Stored data entries
++++++++++
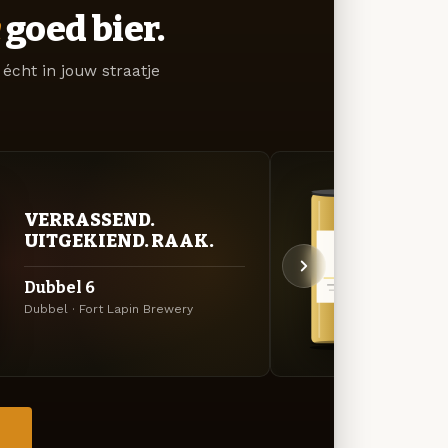
goed bier.
écht in jouw straatje
VERRASSEND.
GOU
UITGEKIEND. RAAK.
ZAC
Dubbel 6
Hopl
Dubbel · Fort Lapin Brewery
Belgis
→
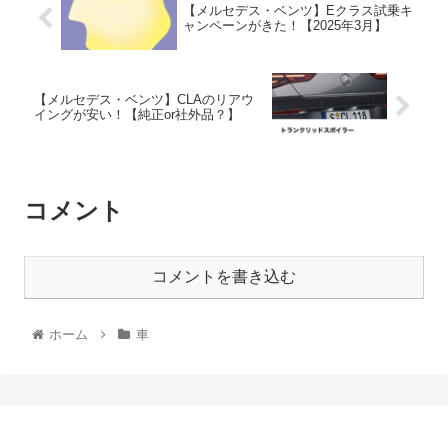
【メルセデス・ベンツ】Eクラス試乗キ
ャンペーンがきた！【2025年3月】
【メルセデス・ベンツ】CLAのリアウ
イングが安い！【純正or社外品？】
コメント
コメントを書き込む
ホーム
車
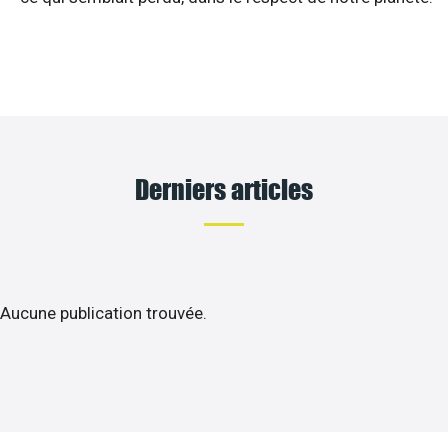
Derniers articles
Aucune publication trouvée.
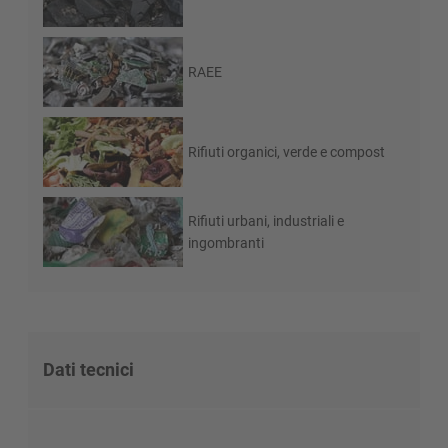
RAEE
Rifiuti organici, verde e compost
Rifiuti urbani, industriali e
ingombranti
Dati tecnici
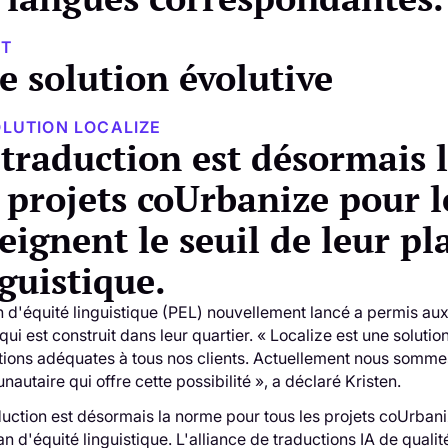
UT
e solution évolutive
OLUTION LOCALIZE
 traduction est désormais 
s projets coUrbanize pour l
eignent le seuil de leur pl
guistique.
n d'équité linguistique (PEL) nouvellement lancé a permis au
qui est construit dans leur quartier. « Localize est une solut
tions adéquates à tous nos clients. Actuellement nous somm
utaire qui offre cette possibilité », a déclaré Kristen.
duction est désormais la norme pour tous les projets coUrban
an d'équité linguistique. L'alliance de traductions IA de qualit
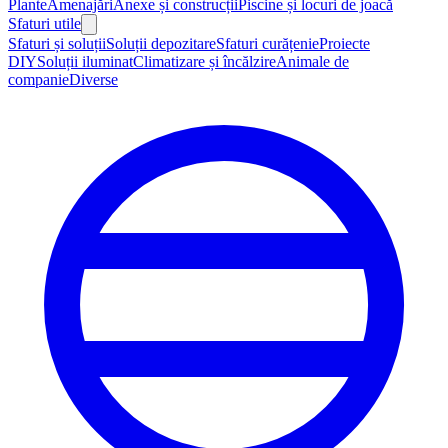
Plante
Amenajări
Anexe și construcții
Piscine și locuri de joacă
Sfaturi utile
Sfaturi și soluții
Soluții depozitare
Sfaturi curățenie
Proiecte
DIY
Soluții iluminat
Climatizare și încălzire
Animale de
companie
Diverse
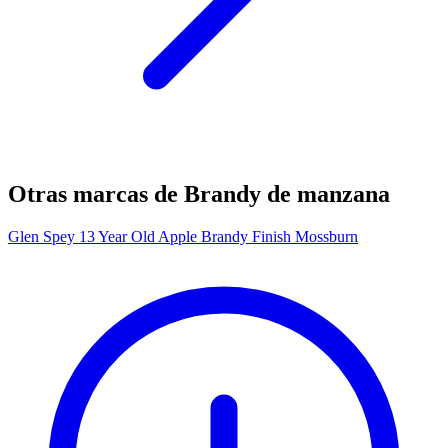
Otras marcas de Brandy de manzana
Glen Spey 13 Year Old Apple Brandy Finish Mossburn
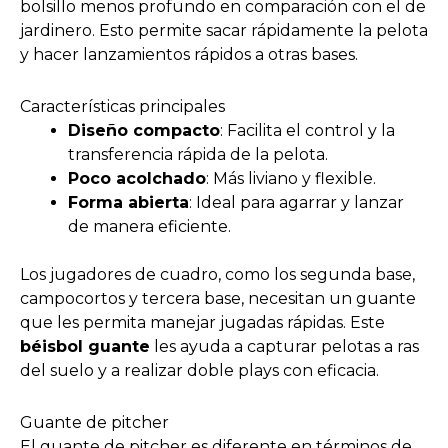
bolsillo menos profundo en comparación con el de
jardinero. Esto permite sacar rápidamente la pelota
y hacer lanzamientos rápidos a otras bases.
Características principales
Diseño compacto
: Facilita el control y la
transferencia rápida de la pelota.
Poco acolchado
: Más liviano y flexible.
Forma abierta
: Ideal para agarrar y lanzar
de manera eficiente.
Los jugadores de cuadro, como los segunda base,
campocortos y tercera base, necesitan un guante
que les permita manejar jugadas rápidas. Este
béisbol guante
les ayuda a capturar pelotas a ras
del suelo y a realizar doble plays con eficacia.
Guante de pitcher
El guante de pitcher es diferente en términos de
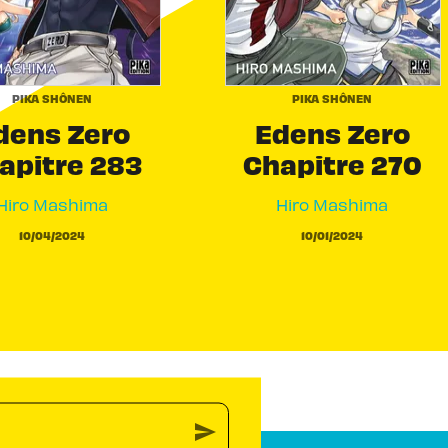
PIKA SHÔNEN
PIKA SHÔNEN
dens Zero
Edens Zero
apitre 283
Chapitre 270
Hiro Mashima
Hiro Mashima
10/04/2024
10/01/2024
send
++++++++++
What to do: Type the entries again verbatim. Any pictures should be skipped.

Answer to the problem:
goed bier.
écht in jouw straatje
VERRASSEND.
GOU
UITGEKIEND. RAAK.
ZAC
Dubbel 6
Hopl
Dubbel · Fort Lapin Brewery
Belgis
→
【メルセデス・ベンツ】Eクラス試乗キ
ャンペーンがきた！【2025年3月】
【メルセデス・ベンツ】CLAのリアウ
イングが安い！【純正or社外品？】
コメント
コメントを書き込む
ホーム
車
Derniers articles
Aucune publication trouvée.
RAEE
Rifiuti organici, verde e compost
Rifiuti urbani, industriali e
ingombranti
Dati tecnici
UT
e solution évolutive
OLUTION LOCALIZE
 traduction est désormais 
s projets coUrbanize pour l
eignent le seuil de leur pl
guistique.
n d'équité linguistique (PEL) nouvellement lancé a permis au
qui est construit dans leur quartier. « Localize est une solut
tions adéquates à tous nos clients. Actuellement nous somm
utaire qui offre cette possibilité », a déclaré Kristen.
duction est désormais la norme pour tous les projets coUrban
an d'équité linguistique. L'alliance de traductions IA de qualit
Plante
Amenajări
Anexe și construcții
Piscine și locuri de joacă
Sfaturi utile
Sfaturi și soluții
Soluții depozitare
Sfaturi curățenie
Proiecte
DIY
Soluții iluminat
Climatizare și încălzire
Animale de
companie
Diverse
Otras marcas de Brandy de manzana
Glen Spey 13 Year Old Apple Brandy Finish Mossburn
bolsillo menos profundo en comparación con el de
jardinero. Esto permite sacar rápidamente la pelota
y hacer lanzamientos rápidos a otras bases.
Características principales
Diseño compacto
: Facilita el control y la
transferencia rápida de la pelota.
Poco acolchado
: Más liviano y flexible.
Forma abierta
: Ideal para agarrar y lanzar
de manera eficiente.
Los jugadores de cuadro, como los segunda base,
campocortos y tercera base, necesitan un guante
que les permita manejar jugadas rápidas. Este
béisbol guante
les ayuda a capturar pelotas a ras
del suelo y a realizar doble plays con eficacia.
Guante de pitcher
El guante de pitcher es diferente en términos de
PIKA SHÔNEN
PIKA SHÔNEN
dens Zero
Edens Zero
apitre 283
Chapitre 270
Hiro Mashima
Hiro Mashima
10/04/2024
10/01/2024
send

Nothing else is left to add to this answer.